The six of them stood at attention in Jones’ office on board the Samar. After an uncomfortable night in the SP brig ashore, they’d been escorted back to the ship by a pair of square-jawed Navy petty officers with no-nonsense attitudes and little to say. Master Sergeant Adellen had met them at the quarterdeck, signed off on them, and ordered them to stay in the squad bay, except for meals, until they could see the Old Man.

“Old Man,” in this case, was a woman; long usage in the Corps retained certain elements of an ancient, long-past era when most Marines were male. The commanding officer was the Old Man no matter what his or her sex. Just as a superior officer was always sir, never ma’am.

Of course, the joke in Alpha Company was that in Jones’ case, you couldn’t really tell. She’d been a Marine for twenty-three years—fifteen of them as enlisted. She’d been a gunnery sergeant, like Ramsey, before applying for OCS and going maverick, and her face was hard and sharp-edged enough that she looked like she’d been a Marine forever.

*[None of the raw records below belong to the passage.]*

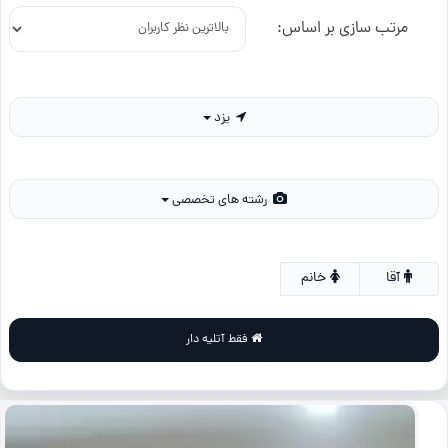
مرتب سازی بر اساس:
یزد
رشته های تخصصی
آقا
خانم
فقط آتلیه دار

Rumor had it that she’d been a DI at RTC Mars, and Ramsey was prepared to believe it.

“What about the rest of you?” Jones demanded. “Any of you have anything to say?”

“Sir …”

“Spit it out, Chu.”

“I mean, sir, everyone does it. If we didn’t have some privacy once in a while, we’d all go nuts!”

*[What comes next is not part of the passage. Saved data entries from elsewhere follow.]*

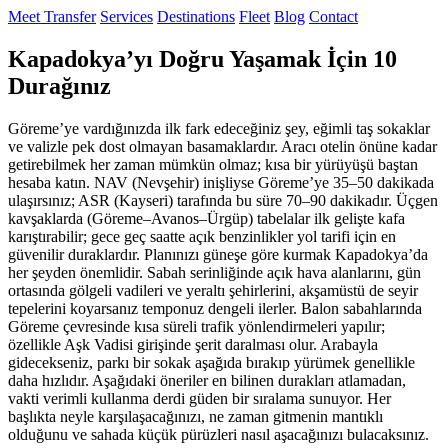
Meet Transfer
Services
Destinations
Fleet
Blog
Contact
Kapadokya’yı Doğru Yaşamak İçin 10
Durağınız
Göreme’ye vardığınızda ilk fark edeceğiniz şey, eğimli taş sokaklar
ve valizle pek dost olmayan basamaklardır. Aracı otelin önüne kadar
getirebilmek her zaman mümkün olmaz; kısa bir yürüyüşü baştan
hesaba katın. NAV (Nevşehir) inişliyse Göreme’ye 35–50 dakikada
ulaşırsınız; ASR (Kayseri) tarafında bu süre 70–90 dakikadır. Üçgen
kavşaklarda (Göreme–Avanos–Ürgüp) tabelalar ilk gelişte kafa
karıştırabilir; gece geç saatte açık benzinlikler yol tarifi için en
güvenilir duraklardır. Planınızı güneşe göre kurmak Kapadokya’da
her şeyden önemlidir. Sabah serinliğinde açık hava alanlarını, gün
ortasında gölgeli vadileri ve yeraltı şehirlerini, akşamüstü de seyir
tepelerini koyarsanız temponuz dengeli ilerler. Balon sabahlarında
Göreme çevresinde kısa süreli trafik yönlendirmeleri yapılır;
özellikle Aşk Vadisi girişinde şerit daralması olur. Arabayla
gidecekseniz, parkı bir sokak aşağıda bırakıp yürümek genellikle
daha hızlıdır. Aşağıdaki öneriler en bilinen durakları atlamadan,
vakti verimli kullanma derdi güden bir sıralama sunuyor. Her
başlıkta neyle karşılaşacağınızı, ne zaman gitmenin mantıklı
olduğunu ve sahada küçük pürüzleri nasıl aşacağınızı bulacaksınız.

Jones leaned back in her chair and watched them for a moment, her gaze flicking from one to the next.

“Privacy to jack yourself on nanostims,” Jones said at last.

“Sir!” Gonzales looked shocked. “We would never—”

“Spare me, Gonzo,” Jones said, raising her hand. “You were all medscanned at the Shore Patrol HQ, and I’ve downloaded the reports. You were all buzzed. The wonder of it was that you were still able to stand up … much less incapacitate that group of … young civilians.”

“Sir, you … know about that, too?” Ramsey asked.

“Of course. Your little escapade was captured on three different mobile habcams, as well as through the EAs of two of your … targets the other night. As it happens, you single-handedly took out half of the hab’s local militia.”

“What?” Colver exclaimed. “Those punks? Sir! There’s no way!”

“Don’t give me that, Colver. You’ve been in the Corps long enough to know about gangcops.”

Ramsey digested this. He’d run into the practice at several liberty ports, but he’d not been expecting it at a high-tech, high-profile facility like Earth Ring 7. Gangcops and police militias were widely tolerated and accepted as a means of ensuring the safety of the larger cities and orbital habs.

It was the modern outgrowth of an old problem. Police enforcement could not be left entirely to AIs, neither practically nor, in most places, by the law. When local governments had problems recruiting a police force, they sometimes resorted to enlisting one or another of the youth gangs that continued to infest the more shadowy corners of most major population centers. The idea was to clean them up and give them a modicum of training—“rehabilitate them,” as the polite fiction had it—and send them out with limited-purview electronic assistants tagging along in their implants. Whatever they observed was transmitted to a central authority, usually an AI with limited judgment, keyword response protocols, and a link to city recorders that stored the data for use in later investigations or as evidence in criminal trials.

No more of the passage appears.